Matrix-Weighted Besov--Triebel--Lizorkin Spaces of Optimal Scale: Boundedness of Pseudo-Differential, Trace, and Calderón--Zygmund Operators
Dachun Yang, Wen Yuan, Mingdong Zhang
TL;DR
The paper develops a unified operator theory for generalized matrix-weighted Besov–Triebel–Lizorkin-type spaces $\dot{A}^{s,\upsilon}_{p,q}(W)$ with matrix $\mathcal{A}_{\infty}$ weights by leveraging molecular and wavelet characterizations. It reduces operator boundedness to almost diagonal sequence operators and proves boundedness results for pseudo-differential operators, trace/extension, and Calderón–Zygmund operators under precise index-finiteness conditions and weight-dimension constraints, all within the framework $W\in\mathcal{A}_{p,\infty}$ and growth functions $\upsilon$. The main contributions include (i) boundedness of homogeneous pseudo-differential operators with symbols in $\dot{S}_{1,1}^{\eta}$ between shifted and unshifted spaces, (ii) trace and extension theorems for Besov- and Triebel–Lizorkin-type spaces with matrix weights, and (iii) boundedness of Calderón–Zygmund operators via atom-to-molecule mappings, including vector- and $L^2$-extension considerations. These results generalize and unify many scalar and matrix-weighted settings, improving existing scalar-case bounds and providing a versatile framework for harmonic analysis and PDEs in the matrix-weighted context.
Abstract
This article is a continuation of our work on generalized matrix-weighted Besov--Triebel--Lizorkin-type spaces with matrix $\mathcal{A}_{\infty}$ weights.

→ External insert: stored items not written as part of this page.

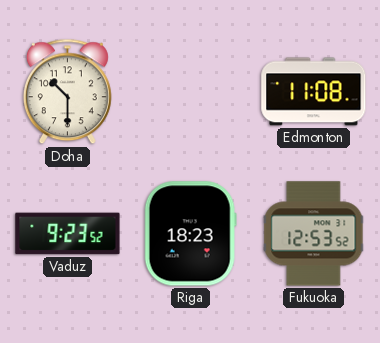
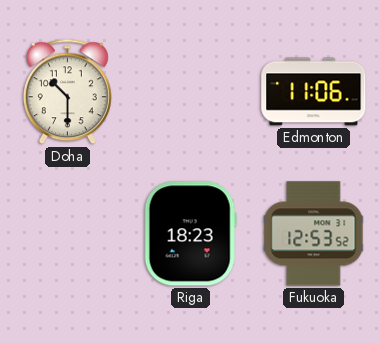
Edmonton: 11:08 -> 11:06
Vaduz: 9:23 -> none
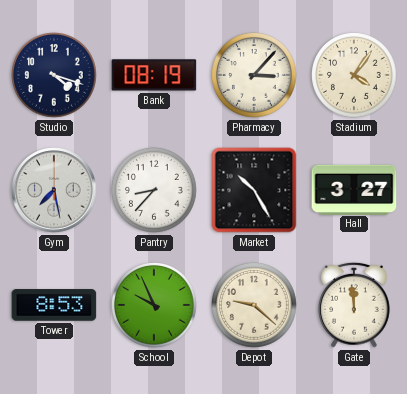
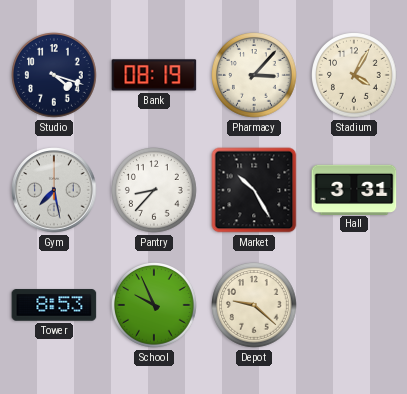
Stadium: 4:06 -> 4:05
Hall: 3:27 -> 3:31
Gate: 11:59 -> none
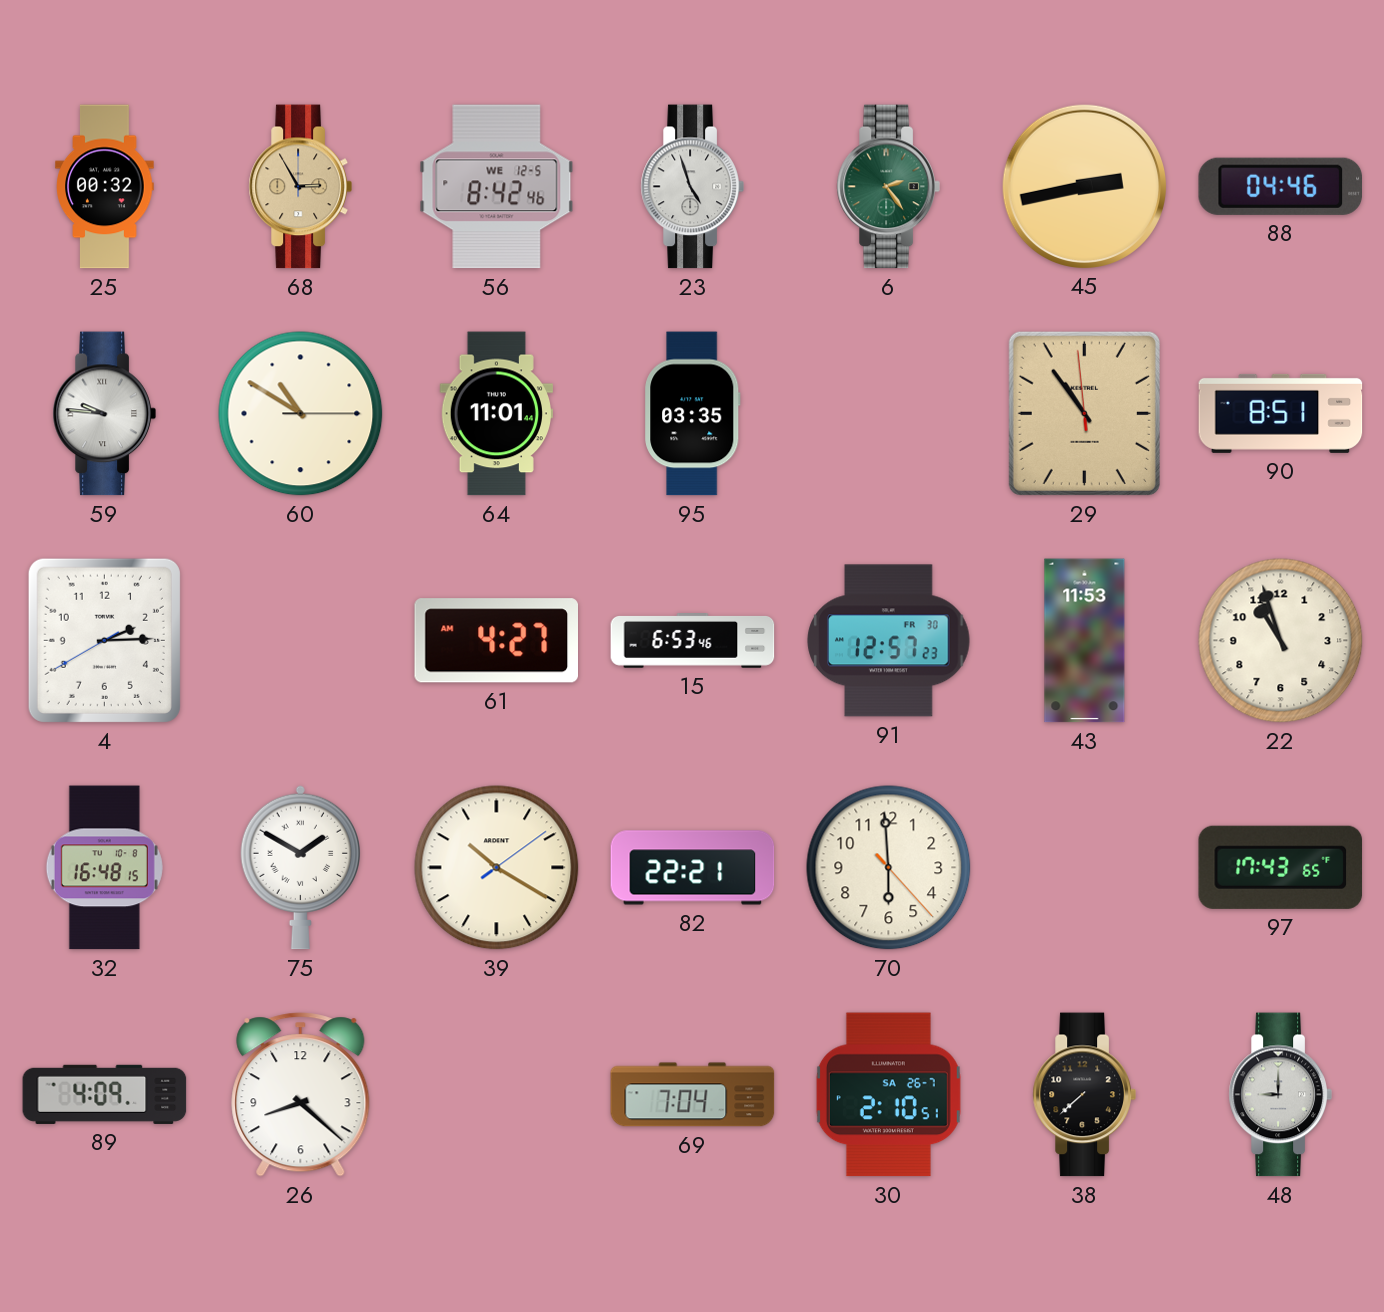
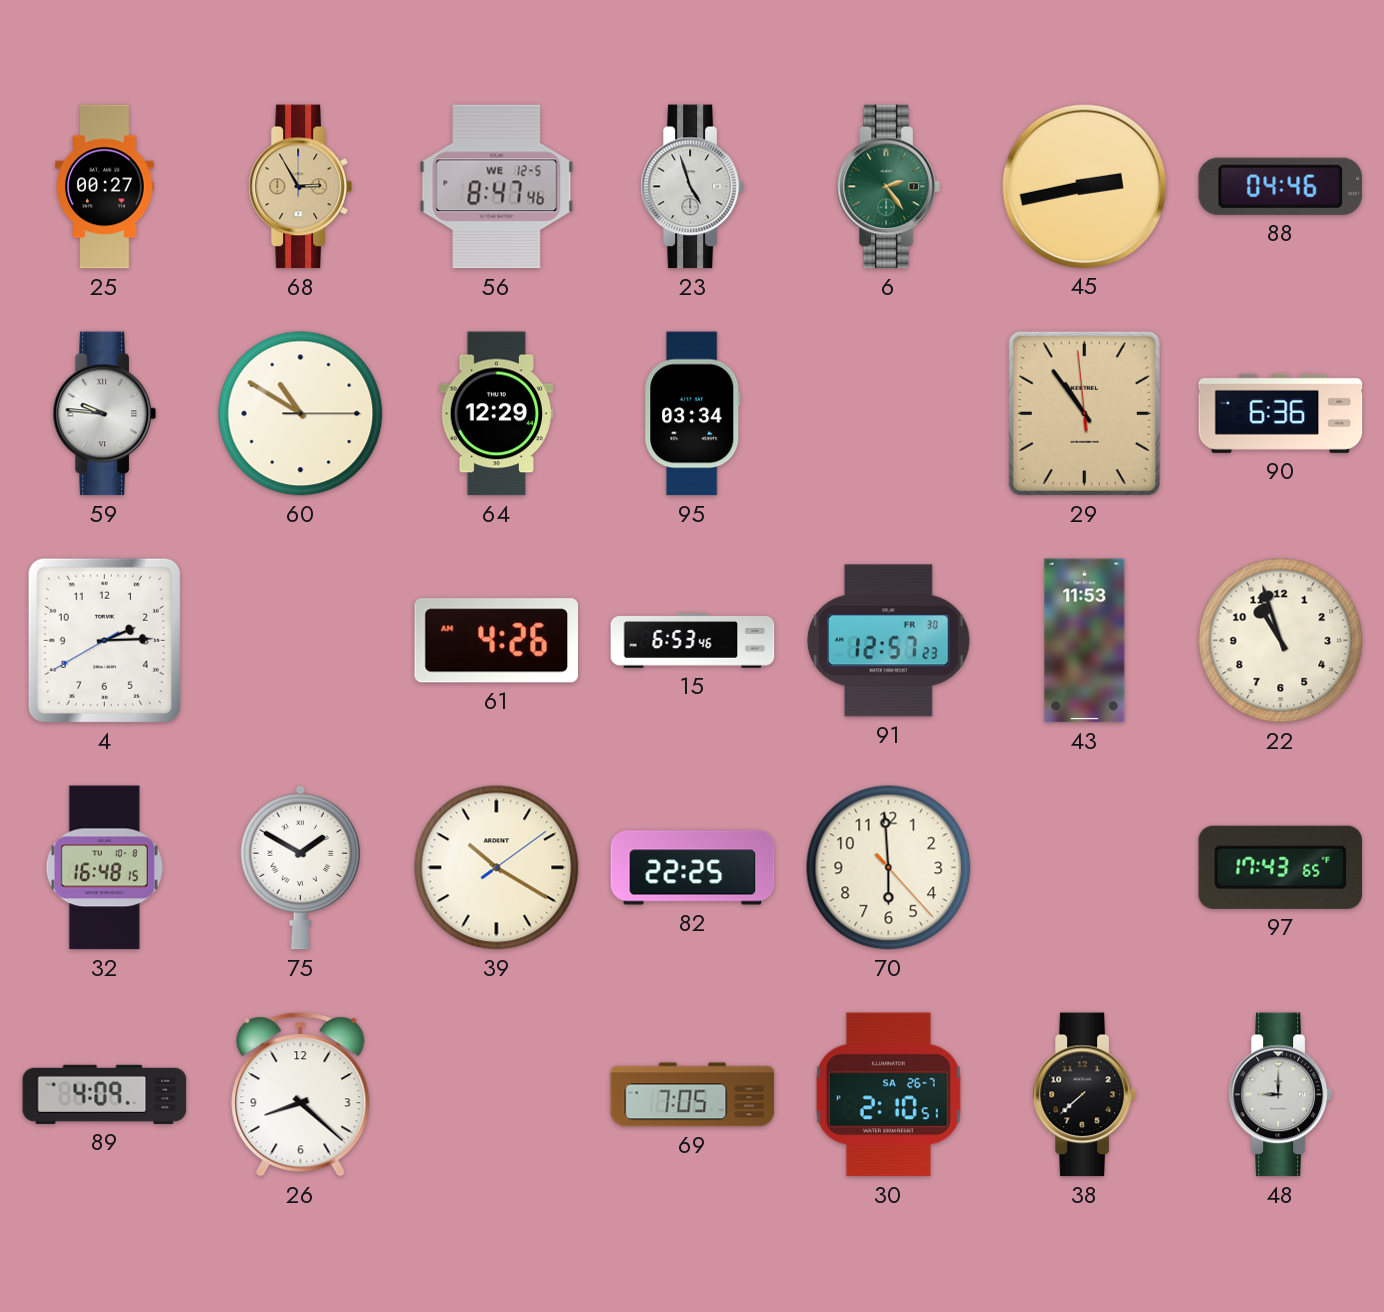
25: 00:32 -> 00:27
56: 8:42 -> 8:47
64: 11:01 -> 12:29
95: 03:35 -> 03:34
90: 8:51 -> 6:36
61: 4:27 -> 4:26
82: 22:21 -> 22:25
69: 7:04 -> 7:05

In this article, we establish the boundedness of pseudo-differential, trace, and Calderón--Zygmund operators on these spaces. The main tools involved in this article are the molecular and the wavelet characterizations of these spaces. Since generalized matrix-weighted Besov--Triebel--Lizorkin-type spaces include many classical function spaces such as matrix-weighted Besov--Triebel--Lizorkin spaces, all the results in this article are of wide generality.